Too bad the joke's on Jane and Joe taxpayer. As it turns out, the system was apparently designed to inconvenience.

Poor customer service has been the norm in recent years at the department. Four years ago, a Schwarzenegger-administration government-overhaul plan noted that "as many as 50% of the callers into their call centers receive a busy signal creating an irritating situation." The outlook could get worse. Last week the number of unemployment claims jumped 21% to 40,000, compared with the same week in 2007, and the state's unemployment rate rose to 5.7% in February from 5% a year earlier. On Friday the U.S. Labor Department reported that 80,000 nonfarm jobs were lost in March, the biggest decline in five years.

Of course, this is just one of many wonderful ways that the unemployed worker is screwed.
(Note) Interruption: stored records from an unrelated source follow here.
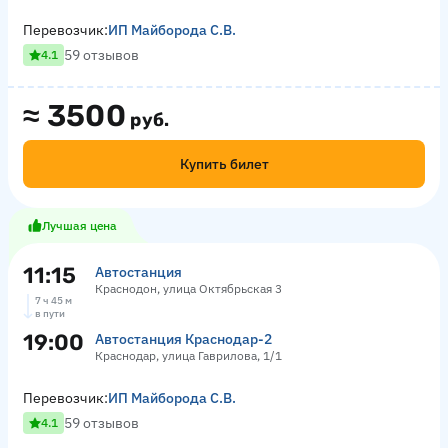
Перевозчик:
ИП Майборода С.В.
59 отзывов
4.1
≈
3500
руб.
Купить билет
Лучшая цена
11:15
Автостанция
Краснодон, улица Октябрьская 3
7 ч 45 м
в пути
19:00
Автостанция Краснодар-2
Краснодар, улица Гаврилова, 1/1
Перевозчик:
ИП Майборода С.В.
59 отзывов
4.1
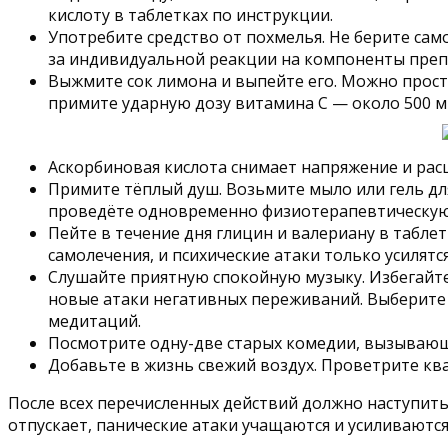
кислоту в таблетках по инструкции.
Употребите средство от похмелья. Не берите са
за индивидуальной реакции на компоненты преп
Выжмите сок лимона и выпейте его. Можно прост
примите ударную дозу витамина С — около 500 мг
Аскорбиновая кислота снимает напряжение и рас
Примите тёплый душ. Возьмите мыло или гель для
проведёте одновременно физиотерапевтическую и
Пейте в течение дня глицин и валериану в табл
самолечения, и психические атаки только усилят
Слушайте приятную спокойную музыку. Избегайт
новые атаки негативных переживаний. Выберите 
медитаций.
Посмотрите одну-две старых комедии, вызывающ
Добавьте в жизнь свежий воздух. Проветрите квар
После всех перечисленных действий должно наступить 
отпускает, панические атаки учащаются и усиливаютс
Other screw methods include:

* A maximum time limit that appears to have been created specifically to worsen economic crises: "Benefits can be paid for a maximum of 26 weeks in most States." This length of time might be increased in times of mass economic hardship, but that increase will still have an artificial limit. (In other words, better hope the depression ends in 18 months.)

Obviously, anyone who can't find a new job in that length of time is a lazy Welfare cheat. Obviously.

* Taxes. You read that correctly. Not only are you literally begging the government for money you are supposedly entitled to, not only does this money come with an artificially imposed time limit that is unlikely to take the actual economic picture into account, and not only are you making a fraction for your former income. You'll still owe taxes. And guess what? They aren't withheld. SUPRISE!

Imagine finding out you owe money one money you didn't earn because you used other money that you supposedly received for hardship purposes to pay rent or buy food. Yikes! This doesn't even get into the bigger issue of how the tax code leans far more heavily on the middle class and poor than on the rich. Because doing so means you love the terrorists. Traitor.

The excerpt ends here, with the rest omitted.